Directed by Mick Jackson. Starring Kevin Costner, Whitney Houston, Gary Kemp, Bill Cobbs, Ralph Waite. (1992, R, 129 min.)
REVIEWED By Pamela Bruce, Fri., Nov. 27, 1992
Rumored to have been rife with personality clashes and other assorted problems during its production, this film emerges as perhaps one of the most unbearable viewing experiences of the year, complete with a formulaic script, lousy acting, and muddled direction. Mr. Monotone Costner (who also unfortunately co-produced this film), is a hotshot Secret Service Agent whose arrogant claim to fame is that Ronald Reagan would never have been shot that fateful day in 1981 if he had been on duty.

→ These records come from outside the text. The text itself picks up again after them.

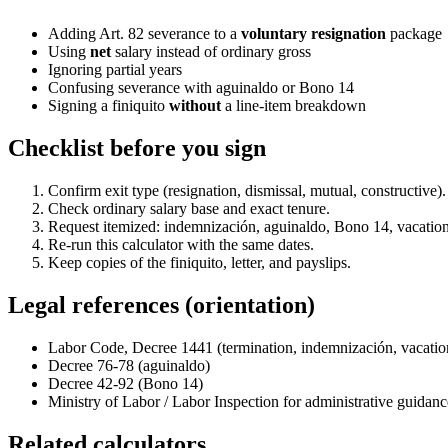
Adding Art. 82 severance to a
voluntary resignation
package
Using
net
salary instead of ordinary gross
Ignoring partial years
Confusing severance with aguinaldo or Bono 14
Signing a finiquito
without
a line-item breakdown
Checklist before you sign
Confirm exit type (resignation, dismissal, mutual, constructive).
Check ordinary salary base and exact tenure.
Request itemized: indemnización, aguinaldo, Bono 14, vacation
Re-run this calculator with the same dates.
Keep copies of the finiquito, letter, and payslips.
Legal references (orientation)
Labor Code, Decree 1441 (termination, indemnización, vacation
Decree 76-78 (aguinaldo)
Decree 42-92 (Bono 14)
Ministry of Labor / Labor Inspection for administrative guidanc
Related calculators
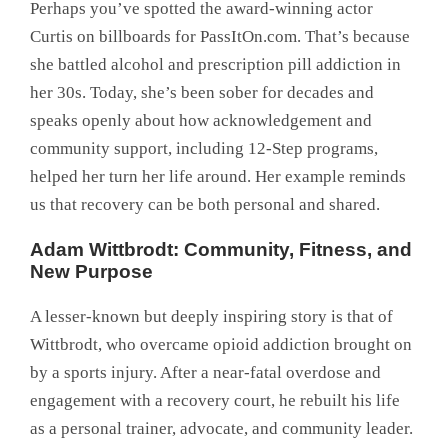
Perhaps you’ve spotted the award-winning actor
Curtis on billboards for PassItOn.com. That’s because
she battled alcohol and prescription pill addiction in
her 30s. Today, she’s been sober for decades and
speaks openly about how acknowledgement and
community support, including 12-Step programs,
helped her turn her life around. Her example reminds
us that recovery can be both personal and shared.
Adam Wittbrodt: Community, Fitness, and
New Purpose
A lesser-known but deeply inspiring story is that of
Wittbrodt, who overcame opioid addiction brought on
by a sports injury. After a near-fatal overdose and
engagement with a recovery court, he rebuilt his life
as a personal trainer, advocate, and community leader.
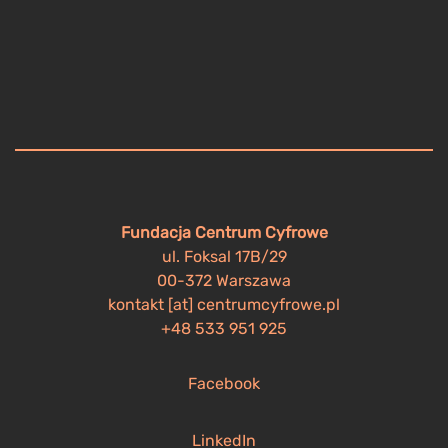
Fundacja Centrum Cyfrowe
ul. Foksal 17B/29
00-372 Warszawa
kontakt [at] centrumcyfrowe.pl
+48 533 951 925
Facebook
LinkedIn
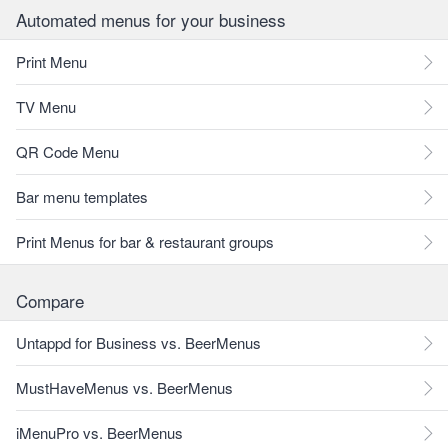
Automated menus for your business
Print Menu
TV Menu
QR Code Menu
Bar menu templates
Print Menus for bar & restaurant groups
Compare
Untappd for Business vs. BeerMenus
MustHaveMenus vs. BeerMenus
iMenuPro vs. BeerMenus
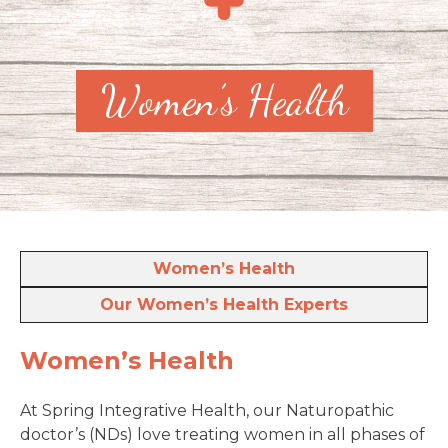
Women’s Health
Women’s Health
Our Women’s Health Experts
Women’s Health
At Spring Integrative Health, our Naturopathic
doctor’s (NDs) love treating women in all phases of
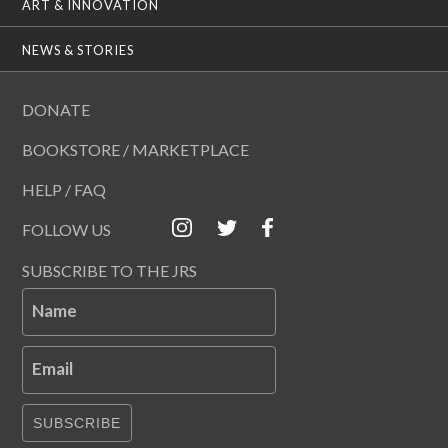
ART & INNOVATION
NEWS & STORIES
DONATE
BOOKSTORE / MARKETPLACE
HELP / FAQ
FOLLOW US
SUBSCRIBE TO THE JRS
Name
Email
SUBSCRIBE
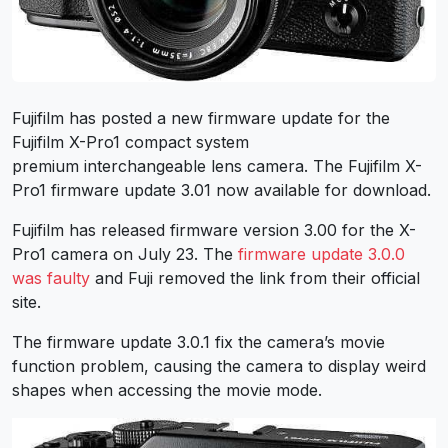
Fujifilm has posted a new firmware update for the
Fujifilm X-Pro1 compact system
premium interchangeable lens camera. The Fujifilm X-
Pro1 firmware update 3.01 now available for download.
Fujifilm has released firmware version 3.00 for the X-
Pro1 camera on July 23. The
firmware update 3.0.0
was faulty
and Fuji removed the link from their official
site.
The firmware update 3.0.1 fix the camera’s movie
function problem, causing the camera to display weird
shapes when accessing the movie mode.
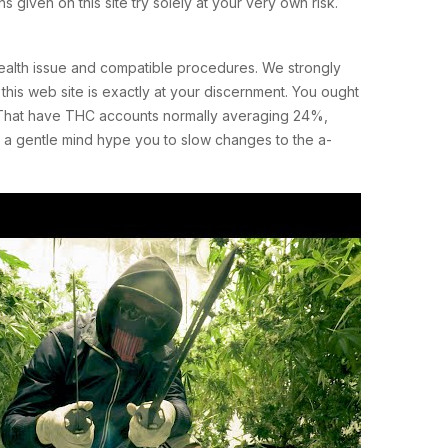
 given on this site try solely at your very own risk.
ealth issue and compatible procedures. We strongly
this web site is exactly at your discernment. You ought
nd. That have THC accounts normally averaging 24%,
h a gentle mind hype you to slow changes to the a-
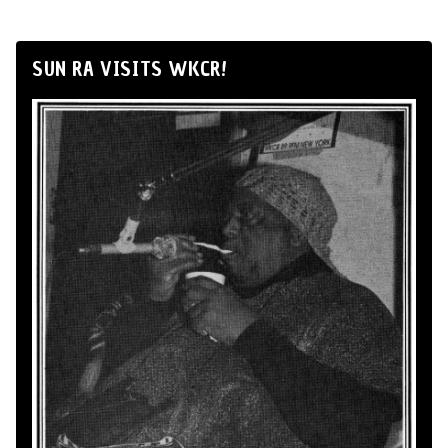
SUN RA VISITS WKCR!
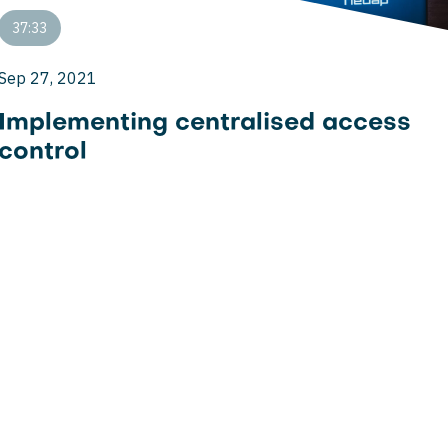
37:33
Sep 27, 2021
Implementing centralised access
control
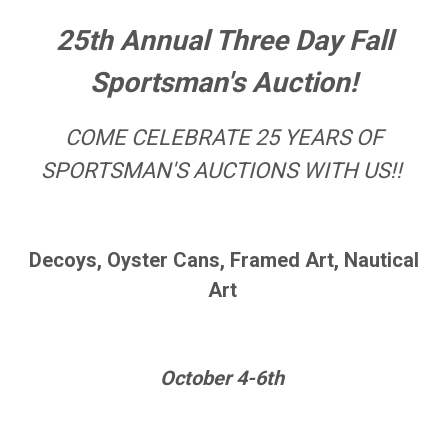
25th Annual Three Day Fall
Sportsman's Auction!
COME CELEBRATE 25 YEARS OF
SPORTSMAN'S AUCTIONS WITH US!!
Decoys, Oyster Cans, Framed Art, Nautical
Art
October 4-6th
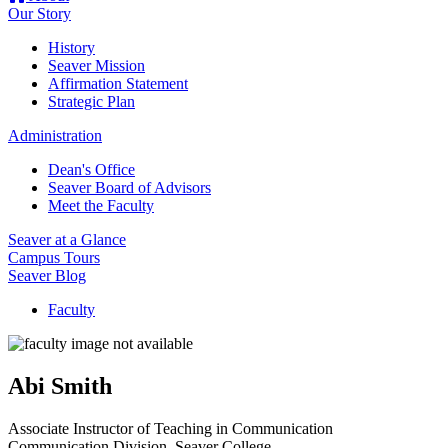
Our Story
History
Seaver Mission
Affirmation Statement
Strategic Plan
Administration
Dean's Office
Seaver Board of Advisors
Meet the Faculty
Seaver at a Glance
Campus Tours
Seaver Blog
Faculty
Abi Smith
Associate Instructor of Teaching in Communication
Communication Division
, Seaver College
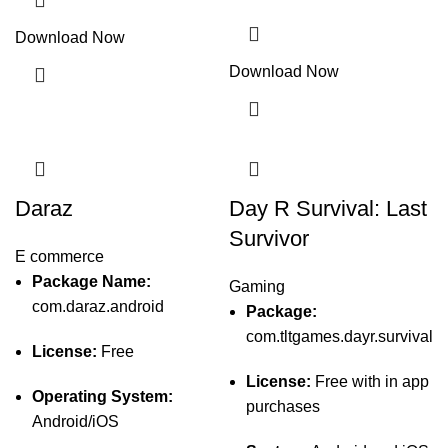
Download Now
Download Now
Daraz
Day R Survival: Last
Survivor
E commerce
Package Name:
Gaming
com.daraz.android
Package:
com.tltgames.dayr.survival
License:
Free
License:
Free with in app
Operating System:
purchases
Android/iOS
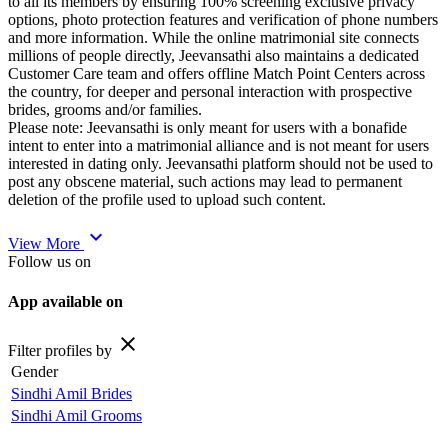
to all its members by ensuring 100% screening exclusive privacy
options, photo protection features and verification of phone numbers
and more information. While the online matrimonial site connects
millions of people directly, Jeevansathi also maintains a dedicated
Customer Care team and offers offline Match Point Centers across
the country, for deeper and personal interaction with prospective
brides, grooms and/or families.
Please note: Jeevansathi is only meant for users with a bonafide
intent to enter into a matrimonial alliance and is not meant for users
interested in dating only. Jeevansathi platform should not be used to
post any obscene material, such actions may lead to permanent
deletion of the profile used to upload such content.
expand_more
View More
Follow us on
App available on
close
Filter profiles by
Gender
Sindhi Amil Brides
Sindhi Amil Grooms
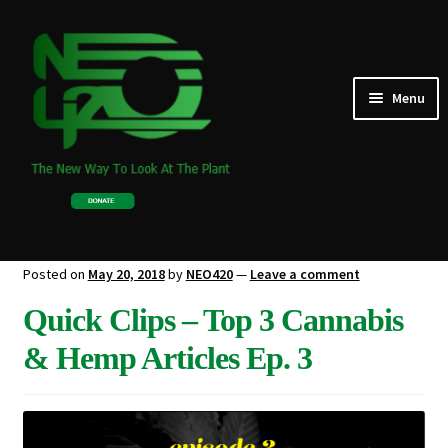
Skip
Skip
to
to
navigation
content
Expand
Menu
TALKS
child
menu
NEWS
GARDEN
BLOG
Posted on
May 20, 2018
by
NEO420
—
Leave a comment
Quick Clips – Top 3 Cannabis
ABOUT US
& Hemp Articles Ep. 3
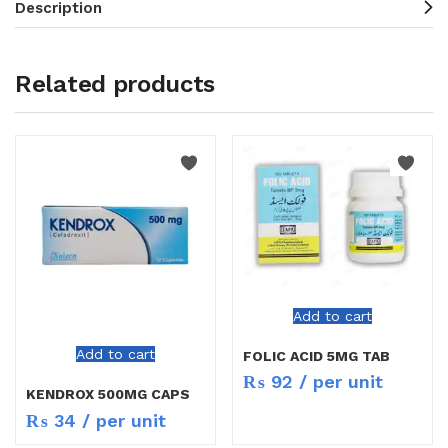
Description
Related products
Add to cart
Add to cart
FOLIC ACID 5MG TAB
₨
92
/ per unit
KENDROX 500MG CAPS
₨
34
/ per unit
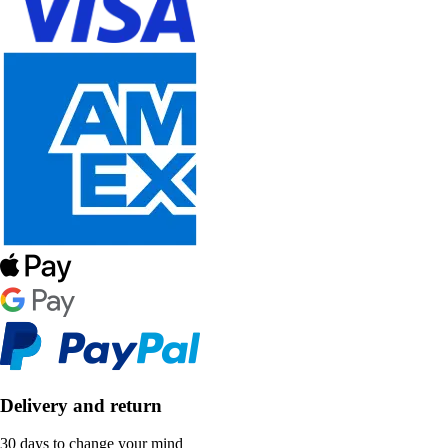
Delivery and return
30 days to change your mind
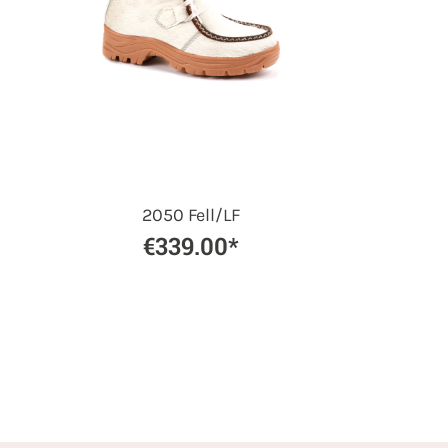
2050 Fell/LF
€339.00*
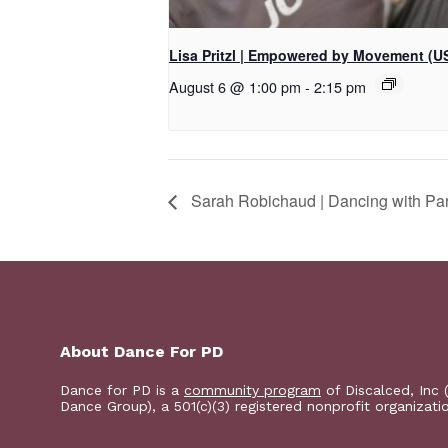
Lisa Pritzl | Empowered by Movement (U
August 6 @ 1:00 pm
-
2:15 pm
Sarah Robichaud | Dancing with Pa
About Dance For PD
Dance for PD is a
community program
of Discalced, Inc 
Dance Group), a 501(c)(3) registered nonprofit organizati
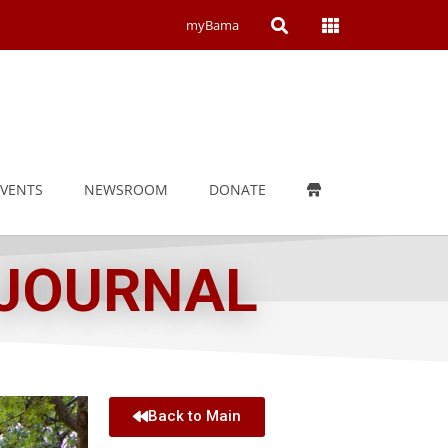
Open
Open
myBama
Search
Campus
Wide
Menu
EVENTS
NEWSROOM
DONATE
 JOURNAL
Back to Main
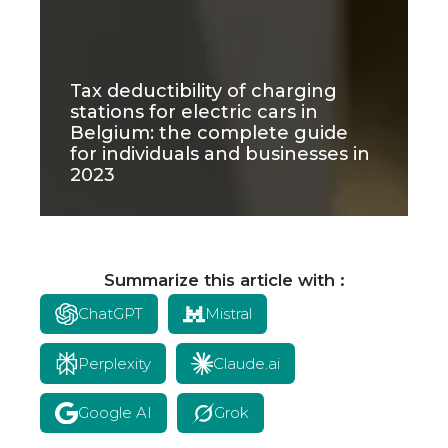
Tax deductibility of charging
stations for electric cars in
Belgium: the complete guide
for individuals and businesses in
2023
Summarize this article with :
ChatGPT
Mistral
Perplexity
Claude.ai
Google AI
Grok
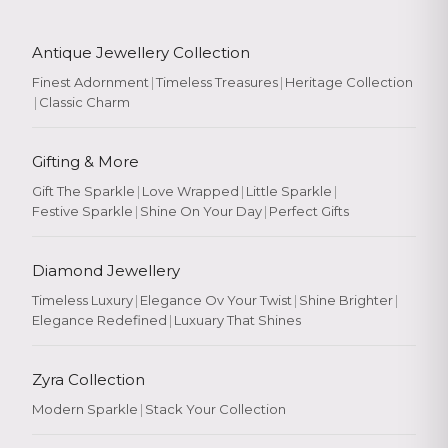
Antique Jewellery Collection
Finest Adornment
|
Timeless Treasures
|
Heritage Collection
|
Classic Charm
Gifting & More
Gift The Sparkle
|
Love Wrapped
|
Little Sparkle
|
Festive Sparkle
|
Shine On Your Day
|
Perfect Gifts
Diamond Jewellery
Timeless Luxury
|
Elegance Ov Your Twist
|
Shine Brighter
|
Elegance Redefined
|
Luxuary That Shines
Zyra Collection
Modern Sparkle
|
Stack Your Collection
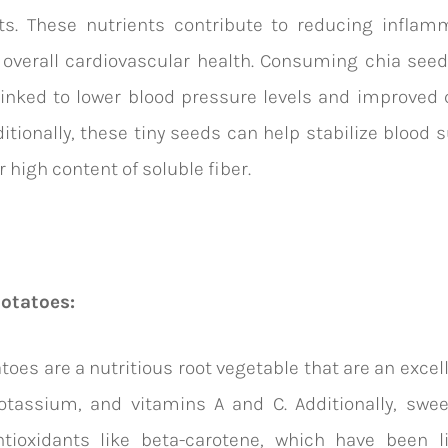
nts. These nutrients contribute to reducing inflam
overall cardiovascular health. Consuming chia seed
inked to lower blood pressure levels and improved 
ditionally, these tiny seeds can help stabilize blood 
r high content of soluble fiber.
potatoes:
toes are a nutritious root vegetable that are an excel
potassium, and vitamins A and C. Additionally, swe
ntioxidants like beta-carotene, which have been l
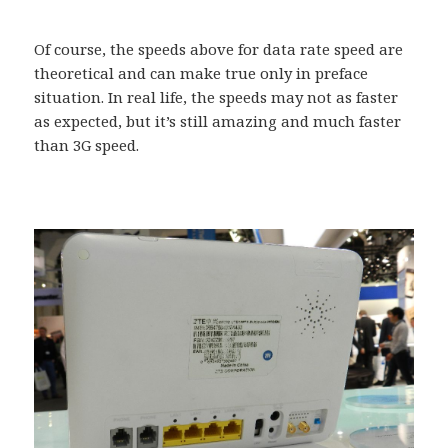
Of course, the speeds above for data rate speed are
theoretical and can make true only in preface
situation. In real life, the speeds may not as faster
as expected, but it’s still amazing and much faster
than 3G speed.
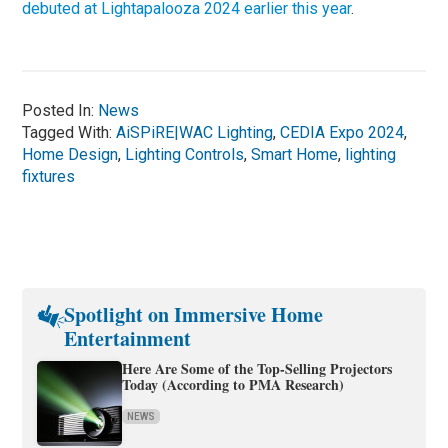
debuted at Lightapalooza 2024 earlier this year
.
Posted In:
News
Tagged With:
AiSPiRE|WAC Lighting
,
CEDIA Expo 2024
,
Home Design
,
Lighting Controls
,
Smart Home
,
lighting
fixtures
Spotlight on Immersive Home
Entertainment
Here Are Some of the Top-Selling Projectors
Today (According to PMA Research)
NEWS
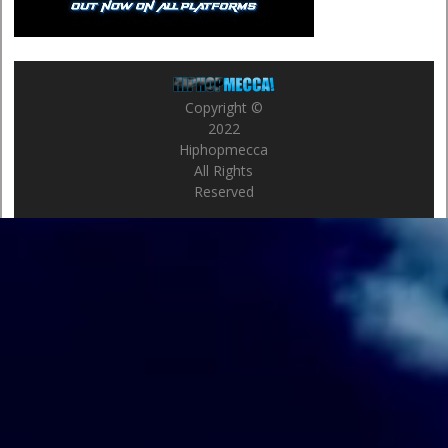
Copyright ©
2022
Hiphopmecca
All Rights
Reserved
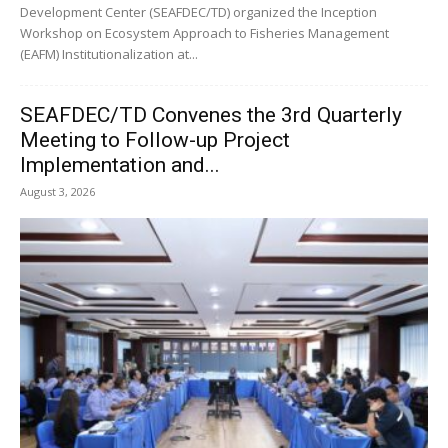
Development Center (SEAFDEC/TD) organized the Inception
Workshop on Ecosystem Approach to Fisheries Management
(EAFM) Institutionalization at...
SEAFDEC/TD Convenes the 3rd Quarterly
Meeting to Follow-up Project
Implementation and...
August 3, 2026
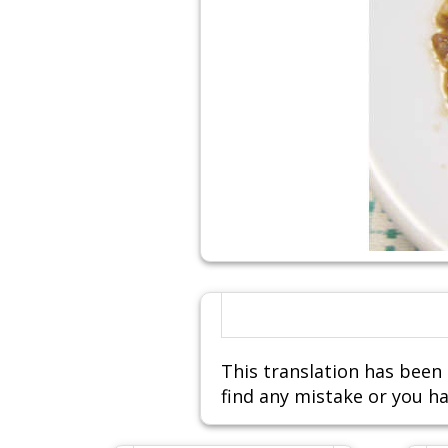
This translation has been 
find any mistake or you ha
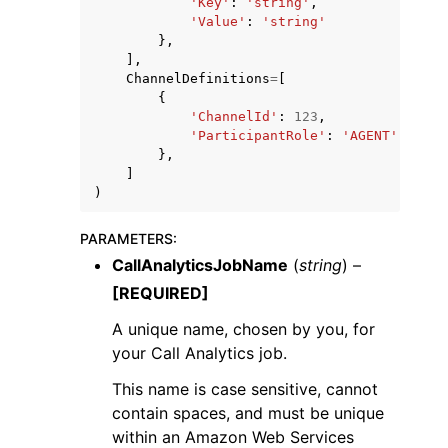
'Key'
:
'string'
,
'Value'
:
'string'
},
],
ChannelDefinitions
=
[
{
'ChannelId'
:
123
,
'ParticipantRole'
:
'AGENT'
|
'CUST
},
]
)
PARAMETERS
:
CallAnalyticsJobName
(
string
) –
[REQUIRED]
A unique name, chosen by you, for
your Call Analytics job.
This name is case sensitive, cannot
contain spaces, and must be unique
within an Amazon Web Services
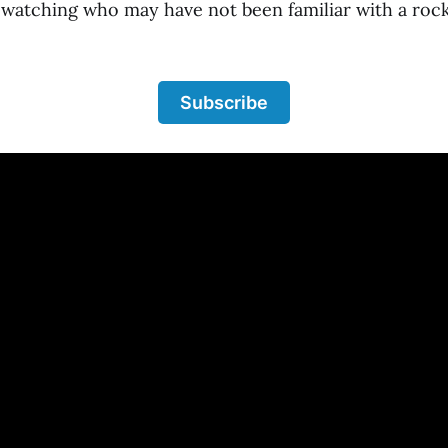
 watching who may have not been familiar with a ro
Subscribe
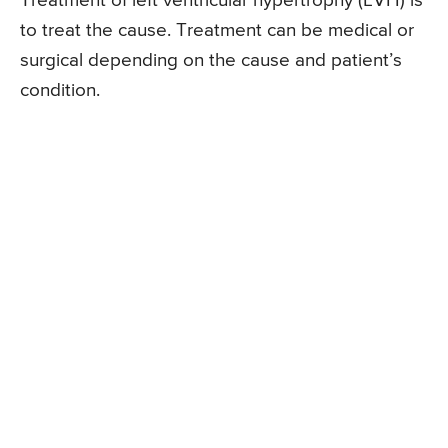
Treatment of left ventricular hypertrophy (LVH) is
to treat the cause. Treatment can be medical or
surgical depending on the cause and patient’s
condition.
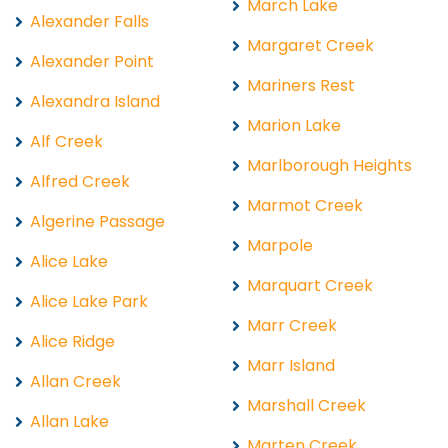
March Lake
Alexander Falls
Margaret Creek
Alexander Point
Mariners Rest
Alexandra Island
Marion Lake
Alf Creek
Marlborough Heights
Alfred Creek
Marmot Creek
Algerine Passage
Marpole
Alice Lake
Marquart Creek
Alice Lake Park
Marr Creek
Alice Ridge
Marr Island
Allan Creek
Marshall Creek
Allan Lake
Marten Creek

Now retired, Costner reluctantly becomes the bodyguard of self-absorbed pop diva Rachel Marron (aka Houston in a thinly disguised role as herself) because she is being stalked by a crazed fan who sends her threatening letters, obscene drawings, and exploding black Barbie dolls. The stalker escalates his activities when Marron/Houston is nominated for an Academy Award as Best Actress (which is highly ironic considering that Houston is woefully unable to extend her “acting” abilities beyond a soft-focused, sultry pout). And of course, along the way, Costner and Houston's characters take the time to fall in love and into bed with one another. Wait a minute -- these two characters are supposed to be in love?! The only chemistry that Costner and Houston are able to generate with one another is something akin to the tension between two pieces of plywood propped together in a soggy drizzle. With the non-existent romantic chemistry between the main characters, coupled with the sparsely sprinkled suspense of the stalker plot, most of the narrative falls into The Boredom Zone faster than a lead balloon -- much to the agony of the viewer. That is, until the last 30 minutes of the film when it tries to re-energize itself and get back on track, yet only manages to become a predictable, herky-jerky mess where Cape Fear meets Sam Peckinpah meets Casablanca. The Bodyguard is one of Lawrence Kasdan's (Grand Canyon, Body Heat, The Big Chill) earliest screenplays, and he supposedly waited nearly 20 years to have it produced. Too bad. It should have stayed on the shelf collecting dust instead.